Potential surrogates are forced to choose between providing for their families through a practice that may violate their moral beliefs or forfeiting a financial opportunity to provide for their families.

Most Ukrainians do not agree with the surrogacy business, consequently, there is a stigma attached to women who choose to do it. A Ukrainian woman who sold her womb to foreigners told the Guardian: "The only reason why I agreed to do this is just for the financial benefits. Plus, since my husband left for the frontline, I need a way to support my other four children."

I won’t say that this is exploitation. Nobody forces us to do this, on the contrary, we look for such programmes (organizations) because competition is high.

Yes, people do this because of drastic financial situation.

The (opponents of surrogate motherhood) are right to say that we trade our health, our time, and our body, for money. 

 Olga Korsunova, Surrogate Mother

Surprisingly enough BioTexCom's Medical Director, Ihor Pechenoha, openly admitted to the Spanish investigative magazine La Marea that his company targets women from poor areas.

We’re looking for women in the former Soviet republics, because logically the women have to be from poor places than our clients.

Ihor Pechenoha, BioTexCom, Medical Director

Despite BioTexCom's promotional materials flaunting its state of the art facilities and luxury accommodations for its surrogate mothers, multiple reports indicate its residential centers are more akin to prisons than hotels.

There are allegations of BioTexCom's lack of proper care for the medical needs and complications of women who bear the babies. These cases, however, are not pursued in Ukraine's chaotic legal system.

The requirements to use a surrogate in Ukraine are simple: a married, heterosexual, couple must show they're medically unable to have children, and, provide at least half of the child's genetic link via sperm or embryo.

On average surrogacy with BioTexCom costs anywhere between $40,000 and $50,000, with an all inclusive VIP package offered for $71,000.

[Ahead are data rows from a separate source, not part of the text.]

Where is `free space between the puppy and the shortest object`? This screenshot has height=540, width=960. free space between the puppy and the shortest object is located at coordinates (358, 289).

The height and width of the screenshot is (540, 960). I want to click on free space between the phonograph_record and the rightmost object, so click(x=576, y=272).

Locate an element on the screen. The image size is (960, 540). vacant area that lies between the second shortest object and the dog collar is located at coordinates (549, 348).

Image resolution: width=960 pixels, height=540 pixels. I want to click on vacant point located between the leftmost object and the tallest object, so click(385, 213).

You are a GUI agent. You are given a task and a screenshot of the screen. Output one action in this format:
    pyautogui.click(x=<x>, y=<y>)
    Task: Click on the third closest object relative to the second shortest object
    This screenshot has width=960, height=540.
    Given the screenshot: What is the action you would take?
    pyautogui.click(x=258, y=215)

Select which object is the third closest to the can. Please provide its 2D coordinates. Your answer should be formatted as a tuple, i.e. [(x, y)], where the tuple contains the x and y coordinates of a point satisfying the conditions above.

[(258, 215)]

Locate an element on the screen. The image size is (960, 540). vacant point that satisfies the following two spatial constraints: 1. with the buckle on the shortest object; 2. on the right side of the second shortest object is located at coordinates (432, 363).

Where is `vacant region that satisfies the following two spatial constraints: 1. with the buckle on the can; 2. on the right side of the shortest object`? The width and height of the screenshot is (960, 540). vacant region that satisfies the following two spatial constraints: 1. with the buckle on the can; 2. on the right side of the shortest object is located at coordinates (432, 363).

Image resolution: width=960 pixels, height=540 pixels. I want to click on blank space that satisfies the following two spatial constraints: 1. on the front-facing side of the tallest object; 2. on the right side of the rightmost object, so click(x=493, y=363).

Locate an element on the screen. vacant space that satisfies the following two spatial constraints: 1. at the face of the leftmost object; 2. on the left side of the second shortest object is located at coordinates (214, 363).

The German national daily newspaper 'Die Welt' obtained a large number of BioTexCom documents from 2014 to 2017, showing just how little the surrogates were paid.

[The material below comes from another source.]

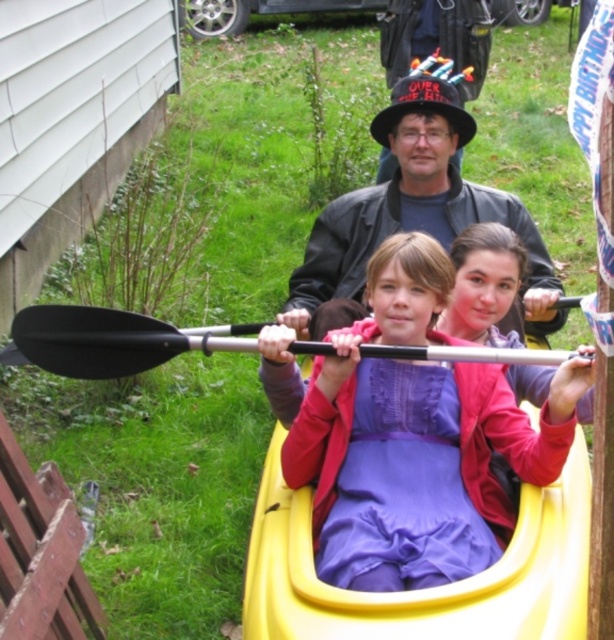 Who is taller, yellow plastic canoe at center or matte black jacket at center?

Standing taller between the two is matte black jacket at center.

Does point (313, 634) come in front of point (383, 120)?

Yes, it is in front of point (383, 120).

Locate an element on the screen. Image resolution: width=614 pixels, height=640 pixels. yellow plastic canoe at center is located at coordinates (424, 588).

Each contract varied, but on average each surrogate was paid $9,000 to $14,000 for carrying a child to term despite BioTexCom often charging clients five times that amount.

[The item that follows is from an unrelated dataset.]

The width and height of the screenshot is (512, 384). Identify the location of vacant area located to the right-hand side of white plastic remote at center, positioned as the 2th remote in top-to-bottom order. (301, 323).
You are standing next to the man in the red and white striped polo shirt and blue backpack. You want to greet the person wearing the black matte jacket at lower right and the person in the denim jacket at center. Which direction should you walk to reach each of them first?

The Ukrainian center is certainly no stranger to controversy.

The most shocking revelation was that they had forged documents and faked DNA tests to allow children born in Ukraine to be sold to parents who were not genetically related to them.

In 2011 BioTexCom provided a child without a confirmed DNA connection to an Italian couple in Brescia.

There were many outrageous stories about women being basically exploited and the genetic relationships was [sic] not confirmed after the birth.

These are the examples that characterize Ukraine and why we have to check everything.

Sergey Antonov, Lawyer

At the same time, numerous women who have been surrogate mothers have raised dozens of allegations including claims that BioTexCom had failed to pay them, or to compensate them, for the loss of a pregnancy or to cover the cost of medical complications that arose during the surrogacy.

We often hear stories of surrogate mothers not being paid the promised amount. There are difficult situations with complications during pregnancy or after the birth, and they (families) don’t want to compensate (the surrogate mother) for the damage.

Sergey Antonov, Lawyer

BioTexCom has also been accused of tax evasion charges, which led to tens of millions of funds hidden via offshore companies registered in countries such as Latvia, Cyprus and the Czech Republic.

In May 2022, the European Parliament condemned surrogacy and called for binding measures to protect women and children in Ukraine.

But in reality little has been done to empower the surrogates, protect the children, or, regulate the industry.

Ukraine seems to have been given carte blanche for violating human rights as long as the country acts as a puppet in the hands of the Western powers.